[Activity] Begin at the line containing "cadelinha simpática que começou a segui-la." and reproduce every line through the end of the entries below. Nothing else should appear.

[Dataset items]
Content starts

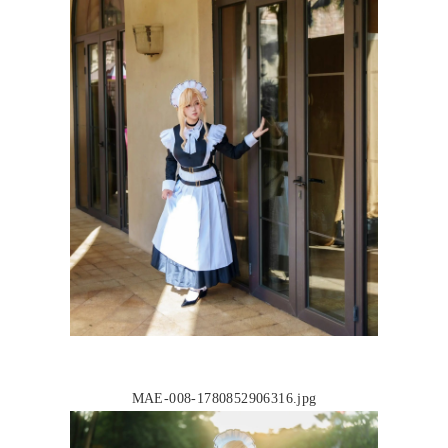
MAE-008-1780852906316.jpg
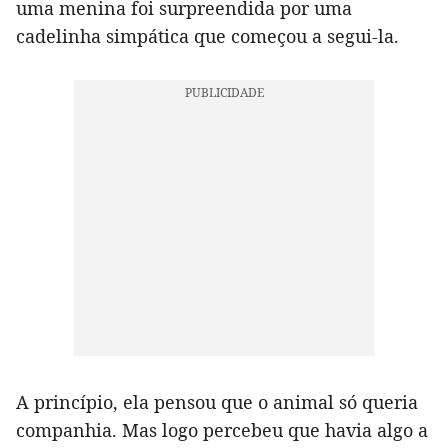
uma menina foi surpreendida por uma
cadelinha simpática que começou a segui-la.
A princípio, ela pensou que o animal só queria
companhia. Mas logo percebeu que havia algo a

Content ends

[Solution for this problem]
cadelinha simpática que começou a segui-la.
A princípio, ela pensou que o animal só queria
companhia. Mas logo percebeu que havia algo a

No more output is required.